* **Requirement**:
Write out the listing below without alteration, omitting its pictures.

* **Data segment**:
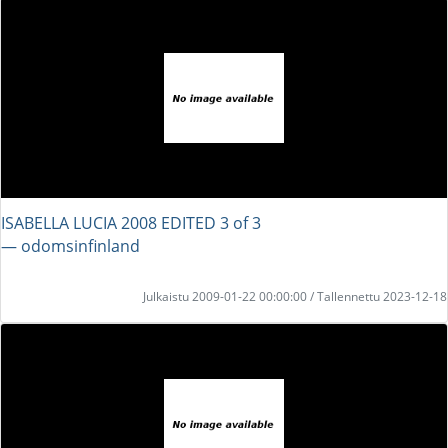
ISABELLA LUCIA 2008 EDITED 3 of 3
― odomsinfinland
Julkaistu 2009-01-22 00:00:00 / Tallennettu 2023-12-18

* **Your response**:
ISABELLA LUCIA 2008 EDITED 3 of 3
― odomsinfinland
Julkaistu 2009-01-22 00:00:00 / Tallennettu 2023-12-18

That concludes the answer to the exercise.